A GP PRACTICE will be told to keep a closer watch on mentally-ill patients after a paranoid schizophrenic woman was found dead at her home.

It is still not clear exactly how Elisabeth Lomas died but, at an inquest into her death on Tuesday, coroner Darren Salter was concerned that Kennington Health Centre had let her slip through the net.

Ms Lomas’ former partner Deane Owen and their son Thorne, 17, raised their own concerns, saying she had been wearing the same clothes for a year and had stopped buying food.

The picture they painted seemed to contradict the conclusion of a support worker who visited Ms Lomas twice at home and found her to be in a “stable” condition.

The inquest heard Ms Lomas, 53, who lived alone in Playfield Road, Kennington, had missed six GP appointments in 2014 and stopped getting a repeat prescription for anti-psychotic drugs in September, the last time anyone saw her alive.

She was found dead in the house in January after a neighbour alerted police.

Mr Owen, who spoke to Oxford Coroner’s Court via a video link from Australia where he and his son now live, asked why she had been allowed to miss crucial face-to-face appointments.

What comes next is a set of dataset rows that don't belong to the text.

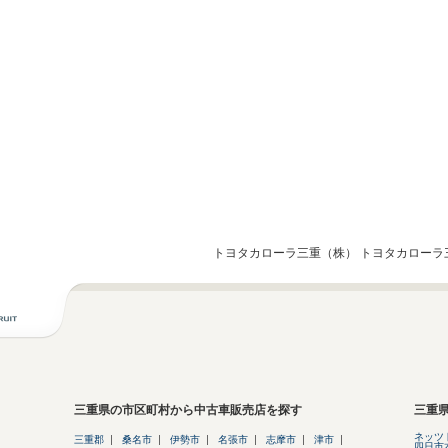
トヨタカローラ三重（株） トヨタカローラ
三重県の市区町村から中古車販売店を探す
三重
ネッツ
三重郡
桑名市
伊勢市
名張市
志摩市
津市
四日市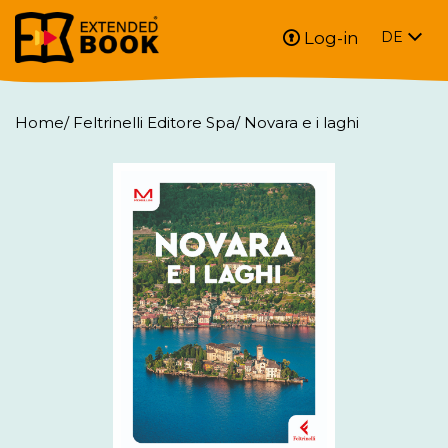
Log-in
DE
Home
/
Feltrinelli Editore Spa
/
Novara e i laghi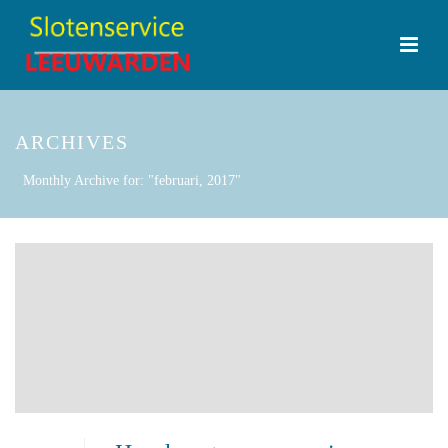
ARCHIVES
Monthly Archive for: "februari, 2017"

Speaking directly to Dr Linda Jones, who appeared for the health centre, he said: “You wouldn’t have been able to use clinical judgement if you hadn’t seen her yourself.

“On that basis, I think there should be a system put in place so if that is the case you can link back with the mental health authority and make sure that a patient has your care or mental health care.”

The coroner agreed, saying: “That is a good point.”

He said Ms Lomas had a history of aggressive outbursts and anxiety dating back to 2000 and had been sectioned twice to the Warneford Hospital in Headington under the Mental Health Act.

Dr Jones admitted Kennington Health Centre had no protocol for dealing with patients who repeatedly cancelled appointments.

But she said that in the wake of Ms Lomas’ death she was trying to create a computer system to flag up mental health patients who stopped requesting repeat prescriptions.

The coroner, who welcomed the move, recorded an open verdict.

He said: “I think it is probably that this was a natural cause of death but I don’t have the evidence to say that with any degree of confidence.”

He added: “I also plan to write to the GP surgery because I am concerned about the lack of face-to-face meetings after a discharge from the mental health trust.”